Gereon's presence causes tension when they all stop to stare in anticipation of a dictator's command. They know that he is liable to kill any of them at a moment's notice, but he has never had to shapeshift into a move against a fellow Concord crewmember. Dramatic mutations like Gereon's would dwarf even these Mirai combatants. That is why the Grey Order must restrain the power granted from the astral stones concealed in their uniform. A special subunit of warriors waits in another back lodge should he need help.

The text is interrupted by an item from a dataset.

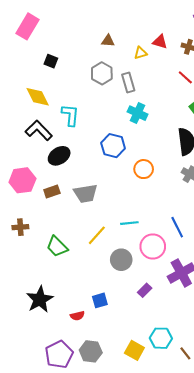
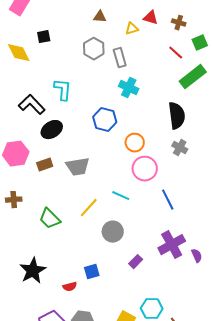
black square: (51, 61) -> (44, 37), turned -32
yellow diamond: (38, 97) -> (19, 53), moved
cyan line: (129, 223) -> (121, 196), turned 30
pink circle: (153, 246) -> (145, 169), moved

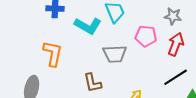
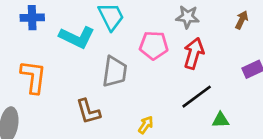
gray trapezoid: (115, 54) -> (115, 72), turned -75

As Captain Gereon walks straight toward the back, the slum warriors from the warrior caste know who he's after. A bounty hunter by the name of Xavier Moth is on the Nemesis network. Xavier's seated in a solitary corner, examining old wounds from battles. One by one, he counts them like examining an old heirloom. His hair is starting to fall out from age. Xavier has all the experience needed to take down their latest target. Gereon has a plan, and it is to lace Xavier's teleportation tool with ransomware that will force the humans' location to be divulged, like GPS, and Xavier Moth's invisibility cloak takes over.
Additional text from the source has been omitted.